“Stuff, stuff, stuff” – What do I do?

Most people call us because they don’t know what to do with their “stuff.” They are overwhelmed and don’t know where to begin and who to trust.

When we started business in 1996, we would spend 20 or 30 hours on one kind of collectible.We did this with stamps, coins, jewelry, figurines, art, furniture, silver, crystal, china, books, toys, sports memorabilia.. One dealer spent three days teaching us about fine china, antique china, crystal and silver. This gave us some  information as to what to look for.

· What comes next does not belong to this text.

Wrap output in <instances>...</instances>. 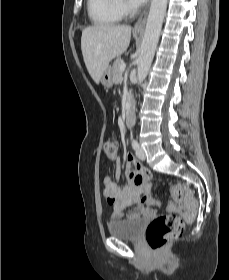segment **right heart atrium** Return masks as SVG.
<instances>
[{"label": "right heart atrium", "instance_id": "obj_1", "mask_svg": "<svg viewBox=\"0 0 229 280\" xmlns=\"http://www.w3.org/2000/svg\"><path fill=\"white\" fill-rule=\"evenodd\" d=\"M118 4L123 13H127L131 10V5L128 0H118Z\"/></svg>", "mask_w": 229, "mask_h": 280}]
</instances>
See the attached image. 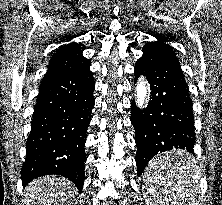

We would take items like stamps along with books on stamp collecting, magnifying glass and the internet to find out as much as we possibly could. We would then contact a purchaser on behalf of the client on the understanding that the dealer or collector would give us an hour of their time and teach us what to look for and avoid. The offer was presented to the client who could accept or reject it. Because of our research we only submitted fair offers.

Unfortunately now most prices are very low. Boomers are downsizing and simplifying their lives and they really do not want the “treasures” the family had amassed. Many relatives refuse to take items that have been in their families for generations. It is sad but it is the way it is.

People purchased collectible, numbered prints for hundreds and thousands of dollars. The market became saturated and now they are lucky to get $50 to $200 for them. Figurines that cost $600 now sell for $50 to $100 unless someone really wants them.

Are there still “treasures” out there? YES, but you need to know what to look for. At times it is very wise to hire a reputable appraiser at $100 an hour. Ask for a realistic price that something could sell for within 30 days. We suggested that an elderly client pay for an art appraiser and her family agreed. Many of her tiny pictures were worth $200 each. One 9 inch by 12 inch colorful oil painting was worth $5000. She had always liked it and decided to keep it.

Sometimes when people know something is worth a lot of money they will keep it. Other times seniors or family memebers will sell items because they do want the money.

There are items that are seasonal. People purchase dining room sets before a holiday when the family could be coming for dinner. Desks ofter sell in late summer. Skis do not sell in the spring and golf clubs don’t sell well in the fall.